### Brief
Skip any image you find and restate the rest of the data word for word.

### Raw data
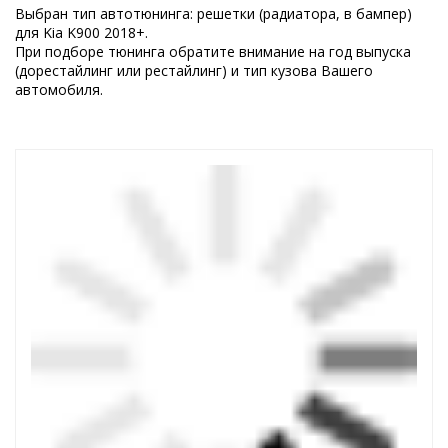
Выбран тип автотюнинга: решетки (радиатора, в бампер)
для Kia K900 2018+.
При подборе тюнинга обратите внимание на год выпуска
(дорестайлинг или рестайлинг) и тип кузова Вашего
автомобиля.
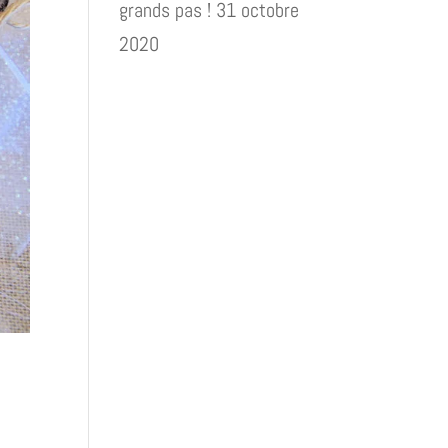
grands pas !
31 octobre
2020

### Output of the task
Выбран тип автотюнинга: решетки (радиатора, в бампер)
для Kia K900 2018+.
При подборе тюнинга обратите внимание на год выпуска
(дорестайлинг или рестайлинг) и тип кузова Вашего
автомобиля.
grands pas !
31 octobre
2020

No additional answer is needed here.